The MiG-29K was initiated in 1984 as a Russian Air Force development program for a multi-role fighter, and in 1989 - 1991 the MiG-29K underwent tests aboard the Admiral Kuznetsov aircraft-carrying cruiser. The MiG-29K program was revived in response to the decision of the Indian Navy to acquire the Admiral Gorshkov aircraft carrier. This called for the provision of the ship with a multi-role ship-based arrested- landing fighter of the MiG-29K size. The ship's combat group will include 12 MiG-29K planes.
The government approved the "Basic Directions of Development of Civil Naval Equipment 2009-2016" program on 08 November 2007. It allotted 140 billion rubles over that period for the establishment of the United Shipbuilding Corporation, of which 91 billion rubles was to come from the federal budget. The director of United Shipbuilding Yury Yarov and chairman of the board Deputy Prime Minister Sergey Naryshkin were presented to the government. The USC planned to build 30-35 platforms for the exploration and production of oil and gas on the continental shelf by 2015. Subsequently, the corporation was to focus on the construction of tankers of 140,000-160,000 tons displacement, with the first of these ships to be launched in 2015. But existing wharves can handle ships of a maximum capacity of 70,000 tons displacement. Projects to build new wharves in three regions - western, northern and far-eastern - were to be chosen by VEB-Development Bank in the first half of 2008. While the formation of the United Shipbuilding Corporation and plans for new commercial ship-building facilities do not directly impact plans for aircraft carriers, there may be indirect connections between new commercial ship-building facilities and a competition to build new aircraft carriers.

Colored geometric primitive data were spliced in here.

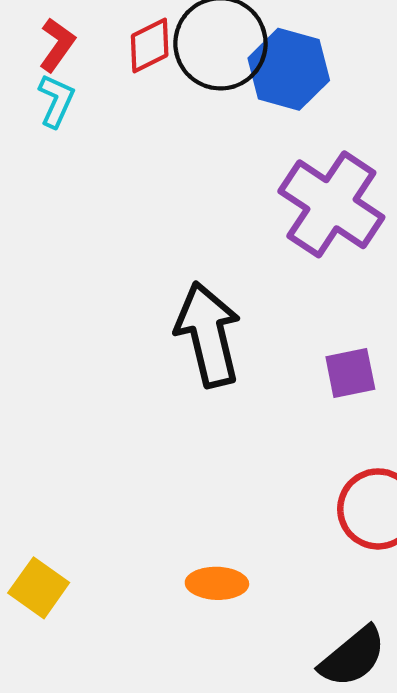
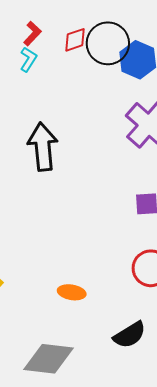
black arrow: (208, 334) -> (43, 147), moved

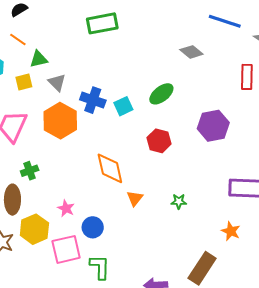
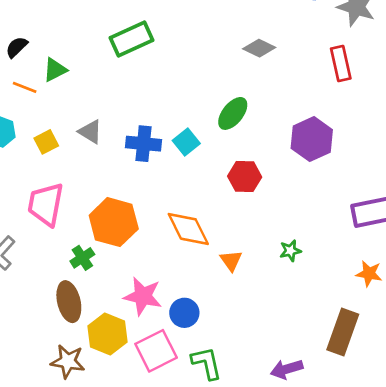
green triangle: (39, 59) -> (55, 70), moved
orange hexagon: (60, 121) -> (114, 222), moved
pink star: (66, 208) -> (143, 296), size x1.6

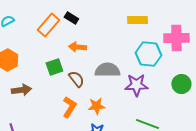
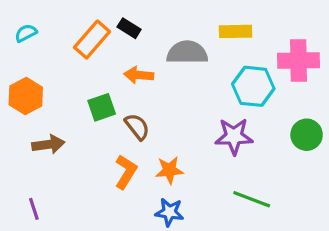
gray semicircle: (107, 70) -> (187, 52), moved

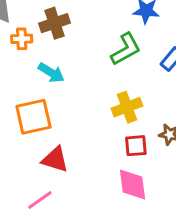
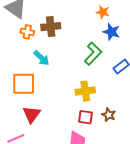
green L-shape: (126, 49) -> (93, 54), turned -30
red triangle: (55, 159) -> (32, 114), turned 36

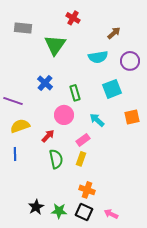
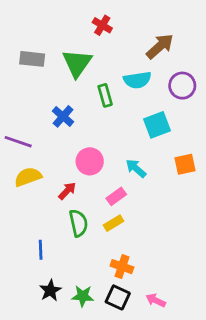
gray rectangle: (23, 28) -> (32, 59), moved
brown arrow: (114, 33) -> (160, 46), size x1.5
green rectangle: (75, 93) -> (105, 95), moved
blue line: (15, 154) -> (41, 250), moved
yellow rectangle: (81, 159) -> (114, 223), turned 40

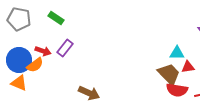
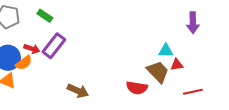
purple rectangle: (65, 48) -> (54, 46), size x1.4
red semicircle: (177, 90) -> (137, 88), moved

Russia's Navy commander, Adm. Vladimir Vysotsky, said in July 2008 that the Navy command had decided to form in the future five or six aircraft carrier task forces to be deployed with the Northern and Pacific fleets.
On 07 September 2008 Maj. Gen. Nikolai Kuklev, the deputy commander of Russia's naval aviation, said "We are considering extending the service life of the carrier. It will stay in service until 2020 and may be even until 2025." The general also confirmed that a decision to build new aircraft carriers for the Russian Navy had been adopted. On 24 September 2008 Vyacheslav Popov, a former commander of the Northern Fleet who now sits in the upper house of parliament, said Moscow may offer Ukraine contracts to build aircraft carriers for the Russian Navy. He commented on Russian Defense Minister Anatoly Serdyukov's statement on Tuesday that Russia could make several lucrative proposals to Ukraine that could convince Kiev to allow Russia's Black Sea Fleet to remain in Sevastopol after 2017, when the lease on the naval base in the Crimea expires. "We can offer Ukraine extensive and lucrative opportunities in the sphere of shipbuilding. They have the Nikolaev shipyards that used to build aircraft carriers during Soviet times," Popov said. "These shipyards are bankrupt and abandoned at present and with mutual consent we could help reactivate them," Popov said. Russia currently lacks the capacity to build aircraft carriers and modernizing its existing shipyards would be an expensive and lengthy proposition. Popov said though that this proposal "may become a sensitive issue as Ukraine's pro-Western president, Viktor Yushchenko, is seeking NATO and EU membership for the country.